Давно пора понять, что истина не может рассматриваться с точки зрения определенной пользы, определенного практического применения. Истина есть истина — и больше ничего. Ничего ни вредного, ни полезного в ней нет. Она безразлична к людям. Но в человеке заложено самой природой страшное, неодолимое стремление к познанию, оно толкается вперед самой природой, побуждающей человека болезнями и голодом, — и лучше узнать самую ужасную истину, чем тыкаться носом, как слепой щенок.
И если, с глубокой искренностью, я говорю о том, что вижу в жизни, хотя бы видел я там одни ужасы, — я нужен, и зарывать талант в землю мне вовсе не требуется. Ведь в конечном-то итоге еще неизвестно, кто ближе к истине: — я ли, — видящий в ней черную дыру, или мои противники, уверяющие, что она ослепительна, как весеннее солнце.

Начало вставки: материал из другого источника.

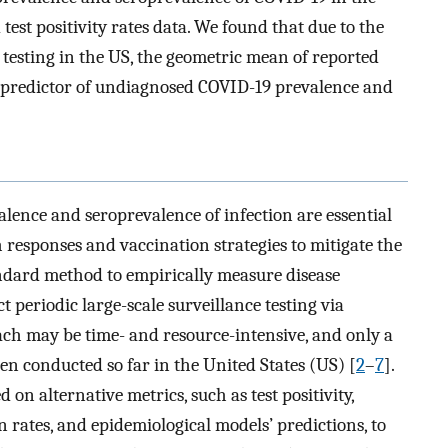
test positivity rates data. We found that due to the
 testing in the US, the geometric mean of reported
ate predictor of undiagnosed COVID-19 prevalence and
alence and seroprevalence of infection are essential
 responses and vaccination strategies to mitigate the
dard method to empirically measure disease
 periodic large-scale surveillance testing via
ach may be time- and resource-intensive, and only a
en conducted so far in the United States (US) [
2
–
7
].
d on alternative metrics, such as test positivity,
on rates, and epidemiological models’ predictions, to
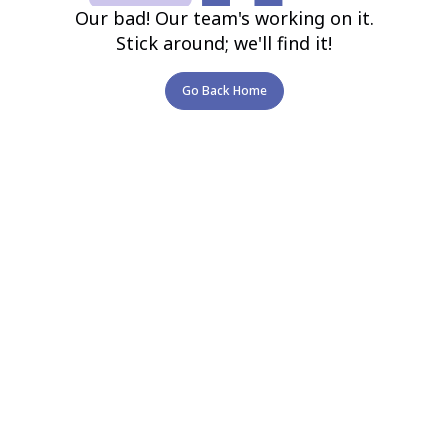
Our bad! Our team's working on it.
Stick around; we'll find it!
Go Back Home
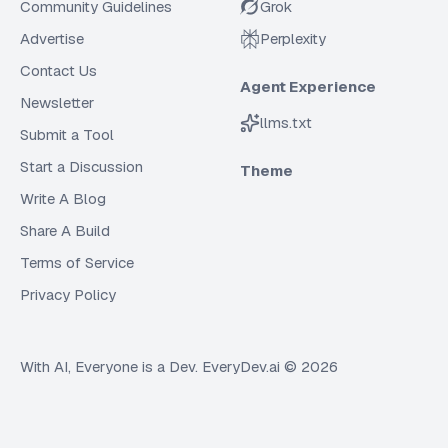
Community Guidelines
Grok
Advertise
Perplexity
Contact Us
Agent Experience
Newsletter
llms.txt
Submit a Tool
Start a Discussion
Theme
Write A Blog
Share A Build
Terms of Service
Privacy Policy
With AI, Everyone is a Dev. EveryDev.ai ©
2026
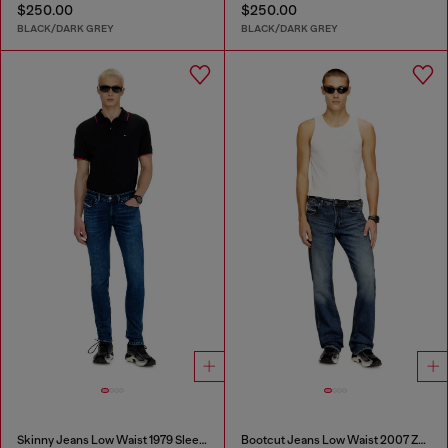
$250.00
$250.00
BLACK/DARK GREY
BLACK/DARK GREY
Skinny Jeans Low Waist 1979 Sleenker
Bootcut Jeans Low Waist 2007 Zatiny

А вдруг я правду говорю, а они лгут?
Жизнь сама разберет, кто прав, кто виноват. Она переварит все идеи, от самой черной до самой розовой. Она сама возьмет то, что ей нужно.
А инквизиционное уничтожение книги или анафематствование автора все равно ни к чему не приведут.
Критика вообще слишком поторопилась судить о моем романе, ибо он еще и не кончен, и она просто не имела возможности его прочитать до конца. Но я думаю, что и теперь, если бы его читали более внимательно, не с проникновением гоголевского Петрушки, они увидели бы довольно ясно, что от признания жизни человеческой трагическою по существу до проповеди самоубийства — слишком еще далеко.
Самоубийство есть акт личной воли, и не может быть по отношению к нему ни проповеди, ни борьбы, ни порицания, ни совета.
Человеку, который хочет жить, смешно втолковывать, чтобы он не хотел жить. Человеку, которому жизнь доставляет непосредственное удовольствие, смешно говорить, будто ему очень неприятно жить. Убеждать в этом так же невозможно, как невозможно, собрав самых блестящих ораторов и мудрецов со всего мира, убедить человека, что ему не хочется есть, когда ему хочется.